[Source data — start]
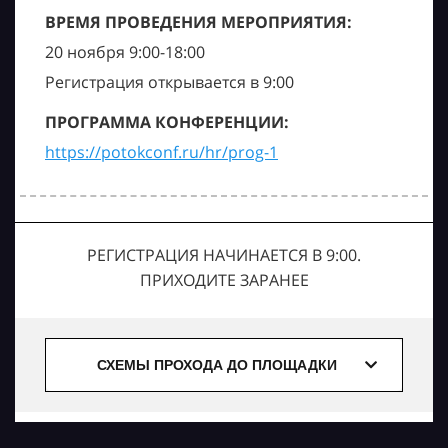
ВРЕМЯ ПРОВЕДЕНИЯ МЕРОПРИЯТИЯ:
20 ноября 9:00-18:00
Регистрация открывается в 9:00
ПРОГРАММА КОНФЕРЕНЦИИ:
https://potokconf.ru/hr/prog-1
РЕГИСТРАЦИЯ НАЧИНАЕТСЯ В 9:00.
ПРИХОДИТЕ ЗАРАНЕЕ
СХЕМЫ ПРОХОДА ДО ПЛОЩАДКИ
[Source data — finish]
Output the lines above in full and exactly as given, omitting any pictures.

Exercise answer →
ВРЕМЯ ПРОВЕДЕНИЯ МЕРОПРИЯТИЯ:
20 ноября 9:00-18:00
Регистрация открывается в 9:00
ПРОГРАММА КОНФЕРЕНЦИИ:
https://potokconf.ru/hr/prog-1
РЕГИСТРАЦИЯ НАЧИНАЕТСЯ В 9:00.
ПРИХОДИТЕ ЗАРАНЕЕ
СХЕМЫ ПРОХОДА ДО ПЛОЩАДКИ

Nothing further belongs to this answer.